Rest Easy, Dad: Your FBI Will Survive

My father was a Special Agent in the FBI. 

Born in 1916, he grew up with ten brothers and sisters on the wharves of Galveston. Like most back then, the Goodson family scratched its way through the Depression and bit every nickel to see if it was real. 

All of the kids went to public schools. There was no money for college, but dad got into Rice University which was free if you had the grades.  He took a degree in history, and went on to law school at the University of Texas. 

Dad dropped in and out of law school, working at different jobs to scrape together enough money to pay for the next semester. In 1942, he graduated, passed the Texas bar, and fulfilled his lifelong dream of joining the FBI. It was a heady time to work for the Bureau, and an honor and a privilege that he was supremely proud of until the day he died. 

A.C. Goodson was good at what he did, and in 1943 his team of FBI agents captured Public Enemy No. 1. Bank robber Roy Brown had been on the run for seven years before they found him operating a local motor court near Mobile, Alabama.  

As a reward, the FBI moved dad to Chicago and later to New York City. There, in February 1944, he resigned to join the Navy and fight in World War II. After he died in 2006, we found a copy of his resignation letter to FBI Director J. Edgar Hoover.  It said, in part, this:

“The integrity of the Bureau and the fine example of your conduct have been an inspiration to me.  In the time that I have been a Special Agent, I have always acted as I am sure you would have had me act, and have never done anything that would discredit yourself or the Bureau in any way.  Whatever I do in the future, you may be sure that I will always be available for whatever slightest duty I might be able to perform for this organization.”

Dad sailed out of San Francisco. He fought at the battle of Leyte Gulf duringt he Philippines campaign, and was preparing to invade Japan in August 1945 when President Truman ordered the atomic bombs dropped on Hiroshima and Nagasaki. The second bomb fell on his 29th birthday, ending the war for good.    
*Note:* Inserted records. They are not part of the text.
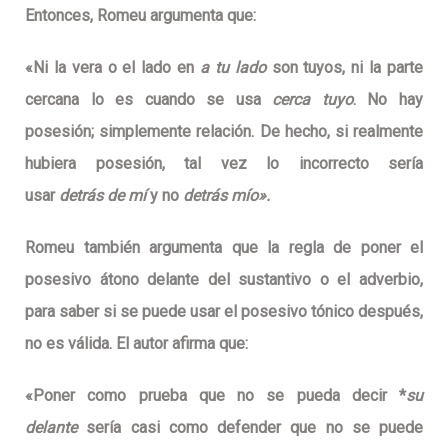
Entonces, Romeu argumenta que:
«Ni la vera o el lado en
a tu lado
son tuyos, ni la parte
cercana lo es cuando se usa
cerca tuyo
. No hay
posesión; simplemente relación. De hecho,
si realmente
hubiera posesión, tal vez lo incorrecto sería
usar
detrás de mí
y no
detrás mío».
Romeu también argumenta que la regla de poner el
posesivo átono delante del sustantivo o el adverbio,
para saber si se puede usar el posesivo tónico después,
no es válida. El autor afirma que:
«Poner como prueba que no se pueda decir *
su
delante
sería casi como defender que no se puede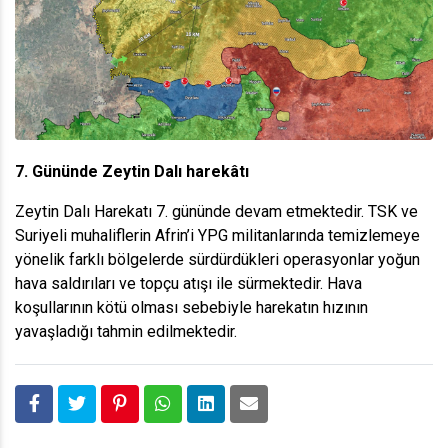
7. Gününde Zeytin Dalı harekâtı
Zeytin Dalı Harekatı 7. gününde devam etmektedir. TSK ve
Suriyeli muhaliflerin Afrin’i YPG militanlarında temizlemeye
yönelik farklı bölgelerde sürdürdükleri operasyonlar yoğun
hava saldırıları ve topçu atışı ile sürmektedir. Hava
koşullarının kötü olması sebebiyle harekatın hızının
yavaşladığı tahmin edilmektedir.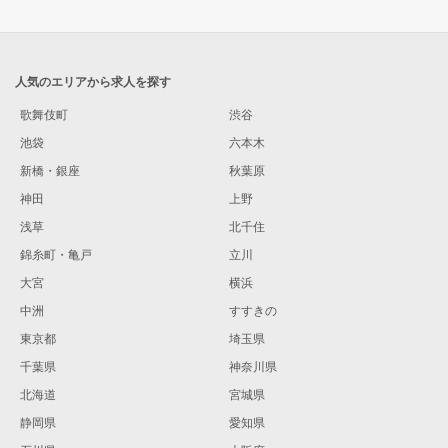
人気のエリアから求人を探す
歌舞伎町
渋谷
池袋
六本木
新橋・銀座
秋葉原
神田
上野
浅草
北千住
錦糸町・亀戸
立川
大宮
横浜
中洲
すすきの
東京都
埼玉県
千葉県
神奈川県
北海道
宮城県
静岡県
愛知県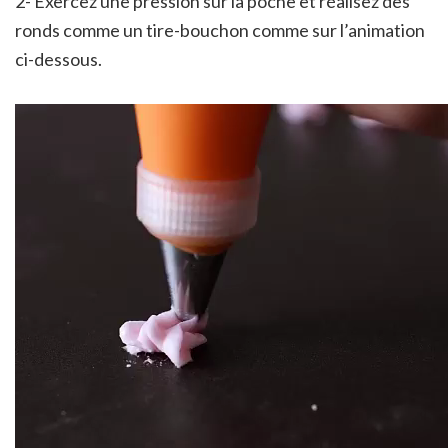
2- Exercez une pression sur la poche et réalisez des
ronds comme un tire-bouchon comme sur l’animation
ci-dessous.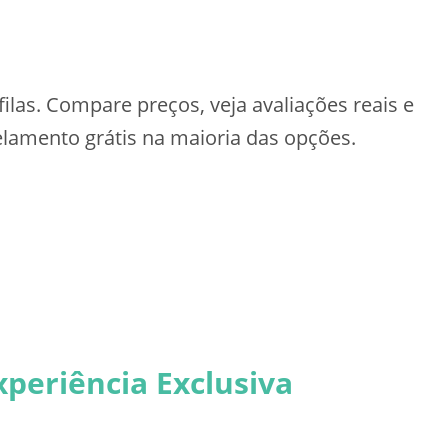
filas. Compare preços, veja avaliações reais e
lamento grátis na maioria das opções.
periência Exclusiva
Dad didn’t return to the FBI. Instead, he practiced law in Houston and later moved to a small Texas town where he also served as Justice of the Peace.  Through 64 years of practicing law, there was a single framed picture on his office walls. It was a small, signed photograph of J. Edgar Hoover, reminding him of the days when he had been one of the best and brightest of his generation, a Special Agent working for the most respected law enforcement institution in the world. 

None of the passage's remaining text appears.